Medical Documentation Falls Short of ICD-10 Coding Demands
SOURCE: MedPage Today ~ April 12, 2013
By David Pittman,
Nearly 65% of clinical documentation doesn’t contain enough information for coders to use for billing under the upcoming ICD-10 coding system, a coding expert said here at the American College of Physicians annual meeting.
The switch to the new coding system will greatly increase the specificity of diagnostic codes, and most doctors don’t provide enough detail for office coders to translate that to ICD-10, said Rhonda Buckholtz, vice-president of ICD-10 education and training at AAPC, a medical coding society based in Salt Lake City, Utah. Her estimate of the percentage of charts that were inadequately documented came from a survey of patient charts done by the AAPC, but further detail on the survey was not provided.
Complicating the switch for physicians, most payers said they won’t reimburse for unspecified codes, which are commonly used by doctors who may not know how to exactly diagnose a patient when they see them, she said. “Under ICD-10, if we’re not ready, we’re not going to get paid.”
Doctors have bemoaned the switch to ICD-10 — short for International Classification of Diseases, version 10 — because of the tremendous increase in complexity from the current ICD-9. The number of diagnostic codes will increase from nearly 14,000 to around 69,000. The number of procedure codes will jump from around 3,000 to roughly 87,000.
ICD-10 requires much greater detail on location of ailments, cause and type, and complications or manifestations compared with ICD-9. For example, diabetes will require complications to be incorporated within a single code.

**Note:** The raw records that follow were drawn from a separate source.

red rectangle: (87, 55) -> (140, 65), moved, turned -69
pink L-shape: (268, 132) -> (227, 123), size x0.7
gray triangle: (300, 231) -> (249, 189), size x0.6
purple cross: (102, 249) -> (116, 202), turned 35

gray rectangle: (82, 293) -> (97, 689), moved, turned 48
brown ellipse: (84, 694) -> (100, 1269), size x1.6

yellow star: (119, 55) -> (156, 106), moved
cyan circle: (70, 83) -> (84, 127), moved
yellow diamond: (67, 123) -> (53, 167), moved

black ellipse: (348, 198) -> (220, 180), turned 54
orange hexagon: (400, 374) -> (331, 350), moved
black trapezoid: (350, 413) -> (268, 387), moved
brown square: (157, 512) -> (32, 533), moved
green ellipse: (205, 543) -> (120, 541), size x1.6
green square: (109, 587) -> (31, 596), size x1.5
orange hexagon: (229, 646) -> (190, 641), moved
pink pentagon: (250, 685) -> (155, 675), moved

And asthma is listed as “mild,” “mild intermittent,” “mild persistent,” “moderate persistent,” or “severe.”
Therefore, Buckholtz said physicians need to start work now to ensure they will provide enough information for billers to properly code.
Like it or not, the ICD-10 coding switch will occur on Oct. 1, 2014, a date the Centers for Medicare and Medicaid Services (CMS) has stood firm on after delaying the launch by a year already.
Jeannine Engel, MD, from the University of Utah School of Medicine in Salt Lake City, said studies range from 4% to 11% in the amount of extra time they estimate doctors will spend because of ICD-10.
Complicating the issue for physicians, ICD-9 won’t be going completely away next fall. ICD-10 only applies to patients covered under HIPAA, the Health Insurance Portability and Accountability Act, so Workers Compensation patients — who aren’t covered under HIPAA — will still be billed under ICD-9.
Buckholtz provided a number of tips for physicians, including:
Review contracts with health plans and see what additional information they need or what will be changing
Test systems and procedures before October 2014 to make sure your office is ready to go
Budget costs of the change
Train and educate clinicians and other staff members on the changes they need to make
Update forms, documentation, and internal processes
“You don’t want to wait ’till the last minute because there’s no quick fix for ICD-10,” Buckholtz said.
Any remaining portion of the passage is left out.